# "Water Hazard" June 1 and June 2 Bottom Fishing



## whome (Oct 2, 2007)

Went fishing with the family before work Monday Morning. The crew was my 4yo son, 5yo Niece, my dad, wife, brother and brothers girlfriend. Left the dock at 6am, Back at the dock at 9am with the limit of snapper and a couple nice Amberjacks. My son and niece had a blast catching most of the snapper.

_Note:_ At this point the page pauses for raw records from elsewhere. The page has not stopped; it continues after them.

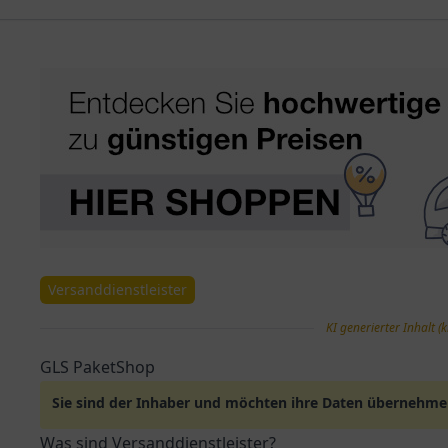
Versanddienstleister
KI generierter Inhalt (k
GLS PaketShop
Sie sind der Inhaber und möchten ihre Daten übernehm
Was sind Versanddienstleister?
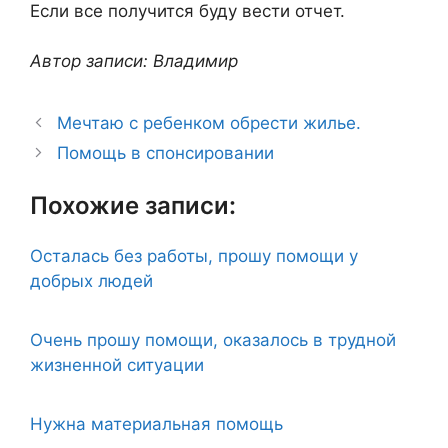
Если все получится буду вести отчет.
Автор записи: Владимир
Мечтаю с ребенком обрести жилье.
Помощь в спонсировании
Похожие записи:
Осталась без работы, прошу помощи у
добрых людей
Очень прошу помощи, оказалось в трудной
жизненной ситуации
Нужна материальная помощь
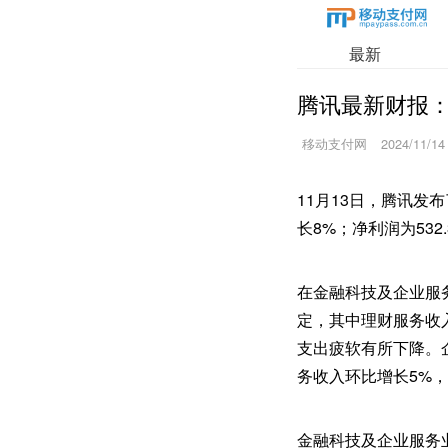
最新
腾讯最新财报
移动支付网
2024/11/14
11月13日，腾讯发
长8%；净利润为532
在金融科技及企业服
定，其中理财服务收
支出疲软有所下降。
务收入环比增长5%
金融科技及企业服务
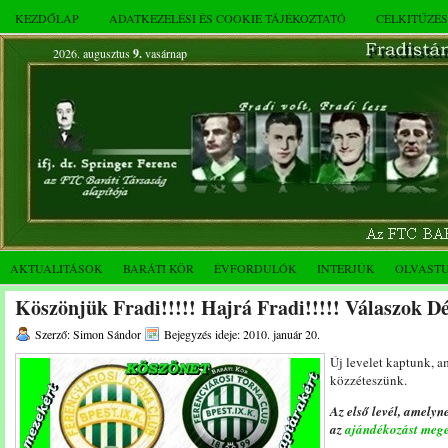
KEZDŐLAP
ADATKEZELÉSI ÉS COOKIE TÁJÉKOZTATÓ
CÉLKITŰZÉ
2026. augusztus
9.
vasárnap
AKTUALITÁSOK
BARÁTI KÖR
ÉVFORDULÓK
INTERJÚK
OLVAST
Köszönjük Fradi!!!!! Hajrá Fradi!!!!! Válaszok D
Szerző: Simon Sándor
Bejegyzés ideje: 2010. január 20.
Új levelet kaptunk, 
közzéteszünk.
Az első levél, amelyn
az
ajándékozást mege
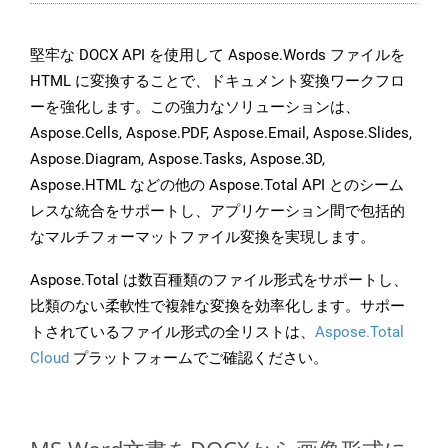
堅牢な DOCX API を使用して Aspose.Words ファイルを
HTML に変換することで、ドキュメント変換ワークフロ
ーを強化します。この強力なソリューションは、
Aspose.Cells, Aspose.PDF, Aspose.Email, Aspose.Slides,
Aspose.Diagram, Aspose.Tasks, Aspose.3D,
Aspose.HTML などの他の Aspose.Total API とのシーム
レスな統合をサポートし、アプリケーション間で包括的
なマルチフォーマットファイル変換を実現します。
Aspose.Total は数百種類のファイル形式をサポートし、
比類のない柔軟性で複雑な変換を効率化します。サポー
トされているファイル形式の全リストは、
Aspose.Total
Cloud
プラットフォームでご確認ください。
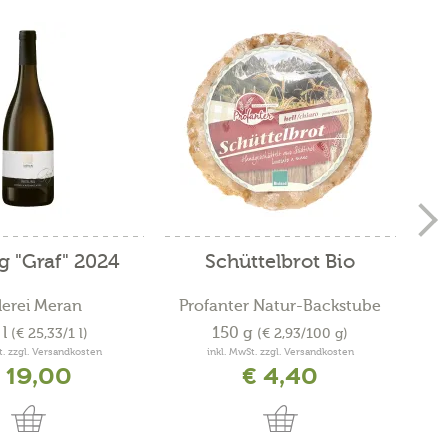
ng "Graf" 2024
Schüttelbrot Bio
S
lerei Meran
Profanter Natur-Backstube
 l
150 g
(€ 25,33/1 l)
(€ 2,93/100 g)
t. zzgl. Versandkosten
inkl. MwSt. zzgl. Versandkosten
 19,00
€ 4,40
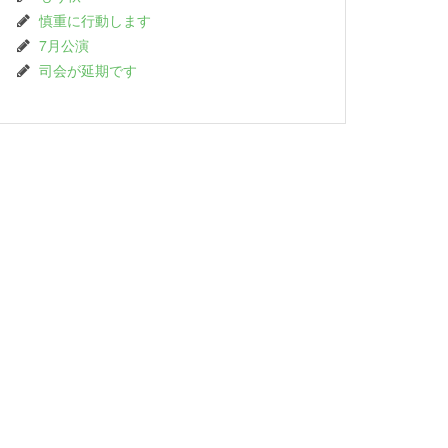
慎重に行動します
7月公演
司会が延期です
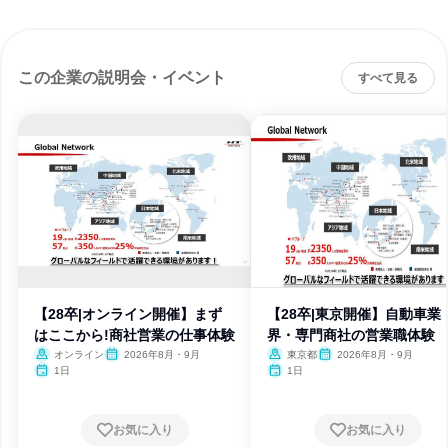
この企業の説明会・イベント
すべて見る
【28卒|オンライン開催】まず
【28卒|東京開催】自動車業
はここから!商社営業の仕事体験
界・専門商社の営業職体験
オンライン
2026年8月・9月
東京都
2026年8月・9月
1日
1日
お気に入り
お気に入り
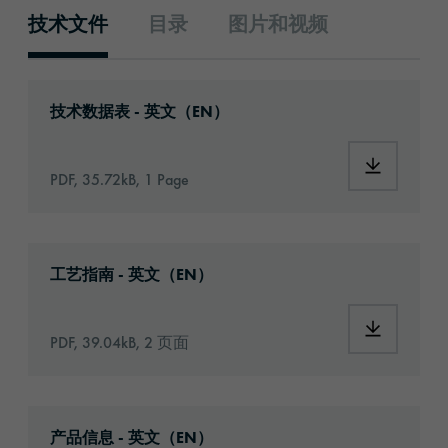
技术文件
目录
图片和视频
技术文件
Download: orabond-1455-1241-technical-dat
技术数据表 - 英文（EN）
Download:
PDF, 35.72kB, 1 Page
Download: Information_Adhesive_Tapes_gene
工艺指南 - 英文（EN）
Download:
PDF, 39.04kB, 2 页面
Download: orabond-1455-article-information
产品信息 - 英文（EN）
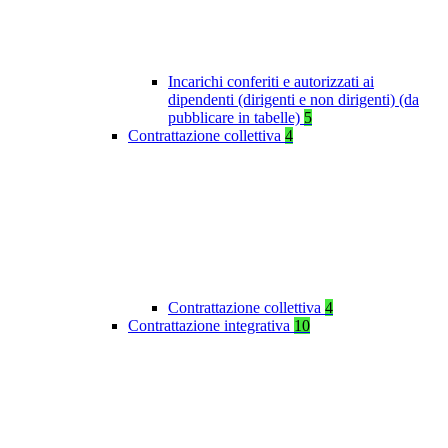
Incarichi conferiti e autorizzati ai
dipendenti (dirigenti e non dirigenti) (da
pubblicare in tabelle)
5
Contrattazione collettiva
4
Contrattazione collettiva
4
Contrattazione integrativa
10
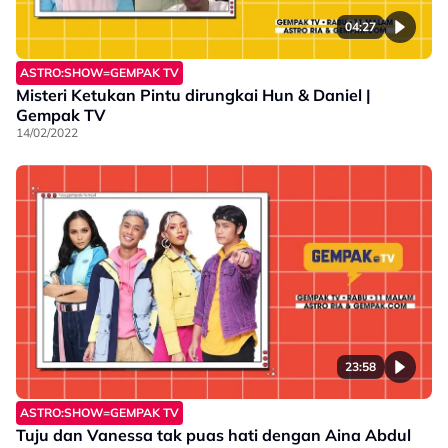
04:27
ASTRO:SHOW=GEMPAK TV
Misteri Ketukan Pintu dirungkai Hun & Daniel |
Gempak TV
14/02/2022
23:58
ASTRO:SHOW=GEMPAK TV
Tuju dan Vanessa tak puas hati dengan Aina Abdul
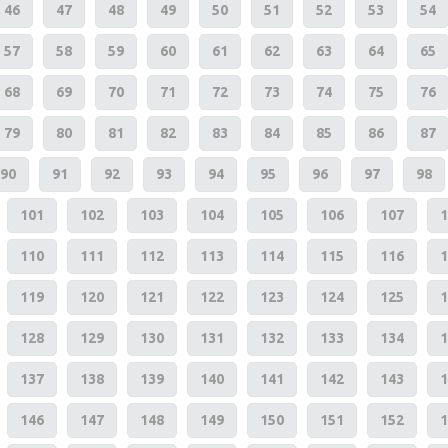
46
47
48
49
50
51
52
53
54
57
58
59
60
61
62
63
64
65
68
69
70
71
72
73
74
75
76
79
80
81
82
83
84
85
86
87
90
91
92
93
94
95
96
97
98
101
102
103
104
105
106
107
1
110
111
112
113
114
115
116
1
119
120
121
122
123
124
125
1
128
129
130
131
132
133
134
1
137
138
139
140
141
142
143
1
146
147
148
149
150
151
152
1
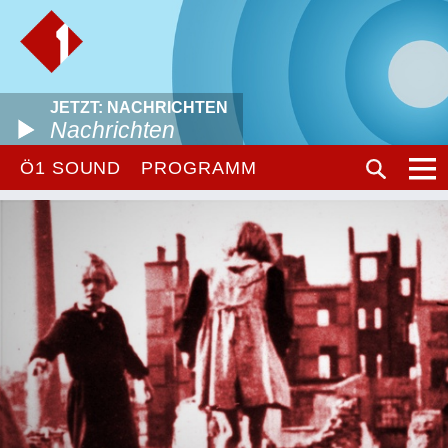
JETZT: NACHRICHTEN
Nachrichten
Ö1 SOUND
PROGRAMM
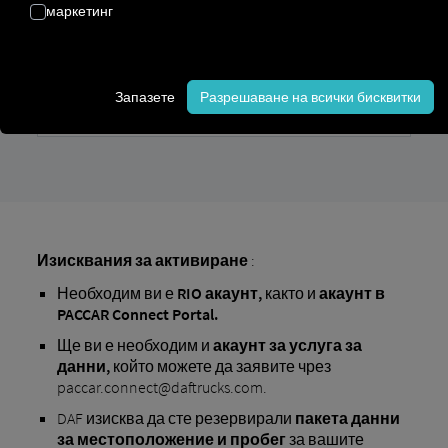
маркетинг
Запазете
Разрешаване на всички бисквитки
Изисквания за активиране
:
Необходим ви е
RIO
акаунт,
както и
акаунт в
PACCAR Connect Portal.
Ще ви е необходим и
акаунт за услуга за
данни,
който можете да заявите чрез
paccar.connect@daftrucks.com.
DAF изисква да сте резервирали
пакета данни
за местоположение и пробег
за вашите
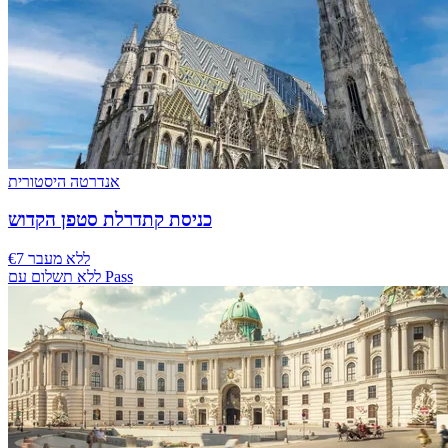
אנדרטה היסטורית
כניסת קתדרלת סטפן הקדוש
€7 ללא מעבר
ללא תשלום עם Pass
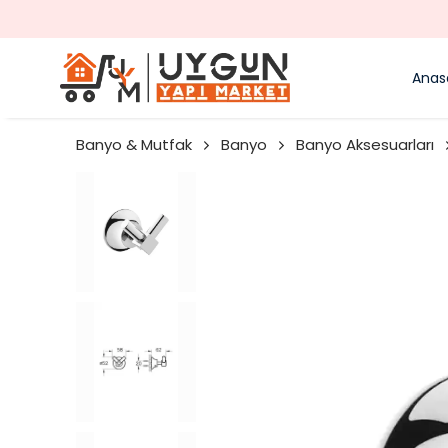
Anas
Banyo & Mutfak
Banyo
Banyo Aksesuarları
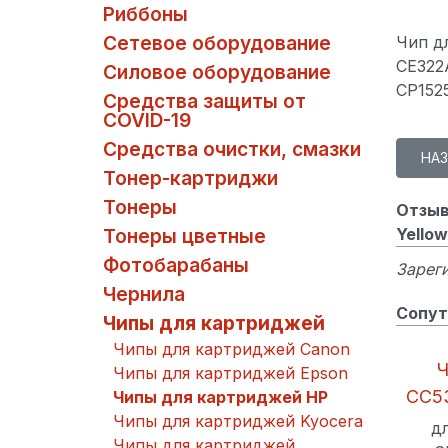
Риббоны
Сетевое оборудование
Чип д
CE322A
Силовое оборудование
CP152
Средства защиты от
COVID-19
Средства очистки, смазки
Тонер-картриджи
Тонеры
Отзыв
Yellow
Тонеры цветные
Фотобарабаны
Зареги
Чернила
Сопут
Чипы для картриджей
Чипы для картриджей Canon
Ч
Чипы для картриджей Epson
CC5
Чипы для картриджей HP
Чипы для картриджей Kyocera
д
Чипы для картриджей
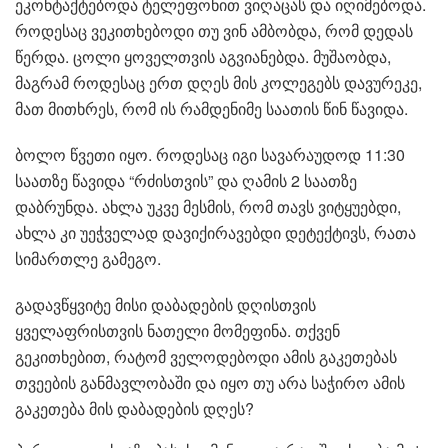
ეკონტაქტებოდა ტელეფონით ვიღაცას და იღიმებოდა.
როდესაც ვეკითხებოდი თუ ვინ ამბობდა, რომ დედას
წერდა. ცოლი ყოველთვის აგვიანებდა. მუშაობდა,
მაგრამ როდესაც ერთ დღეს მის კოლეგებს დავურეკე,
მათ მითხრეს, რომ ის რამდენიმე საათის წინ წავიდა.
ბოლო წვეთი იყო. როდესაც იგი სავარაუდოდ 11:30
საათზე წავიდა “რძისთვის” და ღამის 2 საათზე
დაბრუნდა. ახლა უკვე მესმის, რომ თავს ვიტყუებდი,
ახლა კი უეჭველად დავიქირავებდი დეტექტივს, რათა
სიმართლე გამეგო.
გადავწყვიტე მისი დაბადების დღისთვის
ყველაფრისთვის ნათელი მომეფინა. თქვენ
გეკითხებით, რატომ ველოდებოდი ამის გაკეთებას
თვეების განმავლობაში და იყო თუ არა საჭირო ამის
გაკეთება მის დაბადების დღეს?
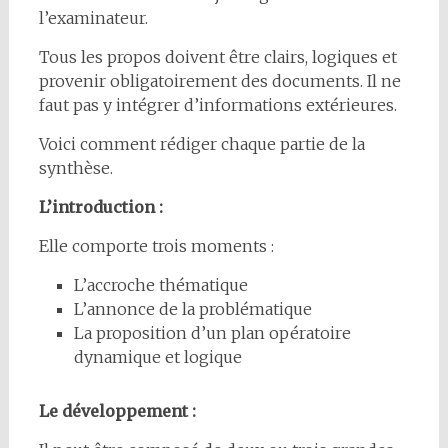
l’examinateur.
Tous les propos doivent être clairs, logiques et
provenir obligatoirement des documents. Il ne
faut pas y intégrer d’informations extérieures.
Voici comment rédiger chaque partie de la
synthèse.
L’introduction :
Elle comporte trois moments :
L’accroche thématique
L’annonce de la problématique
La proposition d’un plan opératoire
dynamique et logique
Le développement :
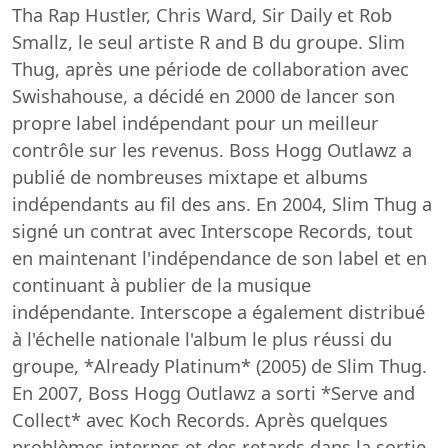
Tha Rap Hustler, Chris Ward, Sir Daily et Rob
Smallz, le seul artiste R and B du groupe. Slim
Thug, après une période de collaboration avec
Swishahouse, a décidé en 2000 de lancer son
propre label indépendant pour un meilleur
contrôle sur les revenus. Boss Hogg Outlawz a
publié de nombreuses mixtape et albums
indépendants au fil des ans. En 2004, Slim Thug a
signé un contrat avec Interscope Records, tout
en maintenant l'indépendance de son label et en
continuant à publier de la musique
indépendante. Interscope a également distribué
à l'échelle nationale l'album le plus réussi du
groupe, *Already Platinum* (2005) de Slim Thug.
En 2007, Boss Hogg Outlawz a sorti *Serve and
Collect* avec Koch Records. Après quelques
problèmes internes et des retards dans la sortie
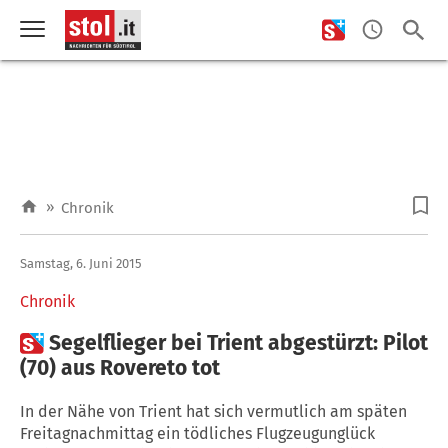
»
Chronik
Samstag, 6. Juni 2015
Chronik

Segelflieger bei Trient abgestürzt: Pilot
(70) aus Rovereto tot
In der Nähe von Trient hat sich vermutlich am späten
Freitagnachmittag ein tödliches Flugzeugunglück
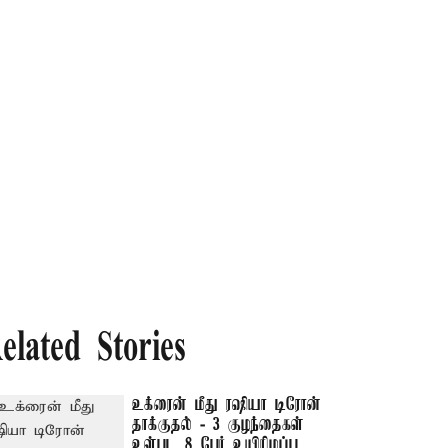
elated Stories
உக்ரைன் மீது ரஷியா டிரோன்
தாக்குதல் - 3 குழந்தைகள்
உள்பட 8 பேர் உயிரிழப்பு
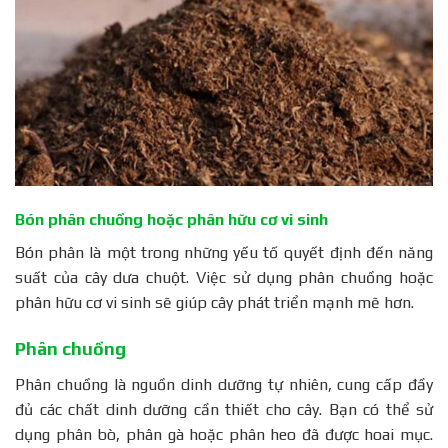
Bón phân chuồng hoặc phân hữu cơ vi sinh
Bón phân là một trong những yếu tố quyết định đến năng
suất của cây dưa chuột. Việc sử dụng phân chuồng hoặc
phân hữu cơ vi sinh sẽ giúp cây phát triển mạnh mẽ hơn.
Phân chuồng
Phân chuồng là nguồn dinh dưỡng tự nhiên, cung cấp đầy
đủ các chất dinh dưỡng cần thiết cho cây. Bạn có thể sử
dụng phân bò, phân gà hoặc phân heo đã được hoai mục.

Ran a Guide Trip on a Cape Horn today for a couple anglers and quickly got another limit of nice Snapper. Threw in lots of Mingo's, Triggerfish, Lane Snapper and released some undersize Amberjack. Had a great trip both days with flat calm sea's and lots of fun. Here's to a good 8 1/2 more weeks of snapper season!! :letsdrink


----------



## fisheye48 (Sep 28, 2007)

good job capt...great pics


----------



## Splittine (Nov 24, 2007)

Nice haul as usual.:bowdown:bowdown


----------



## off route II (Sep 28, 2007)

that's pretty cool jon, ain't nothing like taking those young ones and watching the look on their face when they reel one in.


----------



## biggamefishr (Oct 26, 2007)

here lately when you've fished its been work, hopefully this time you and alex got to sit back and relax for once


----------



## Downtime2 (Sep 27, 2007)

Looks like the best kind of day! Good catch Jon....


----------



## Hunt4Jesus (Jan 13, 2008)

Is that rod broke in the first picture. Trying to figure it out. Nice catch and hopefully oneday I will be bringing my child fishing...


----------



## Capt. Alex Pinney (Jan 23, 2008)

ha yes it is broke. we just let my nephew and neice fight the fish out of the rod holder so they can say that did it by their selves , well there is the result.


----------



## gig head (Apr 26, 2009)

nice pic capt good job.....:takephoto


----------



## Tkiller (Jan 15, 2009)

Sounds and looks like everybody had a good time.:clap


----------



## whome (Oct 2, 2007)

> *Hunt4Jesus (6/2/2009)*Is that rod broke in the first picture. Trying


Yep, Rod broke on the first fish of the morning :banghead My son started catching snapper by himself out of the rod holder last year when he was 3 years old. All I have to do is bait the hook. He drops it down and winds it back up himself. Not sure why I thought the bait rod would be a good choice in the rod holder for him, but she snapped like a twig! He went to the 4/0 in the rod holder after that and kept at em til we had our limit. Maybe next year he will be big enough to hold the rod himself and fish.


----------



## whome (Oct 2, 2007)

> *off route II (6/2/2009)*that's pretty cool jon, ain't nothing like taking those young ones and watching the look on their face when they reel one in.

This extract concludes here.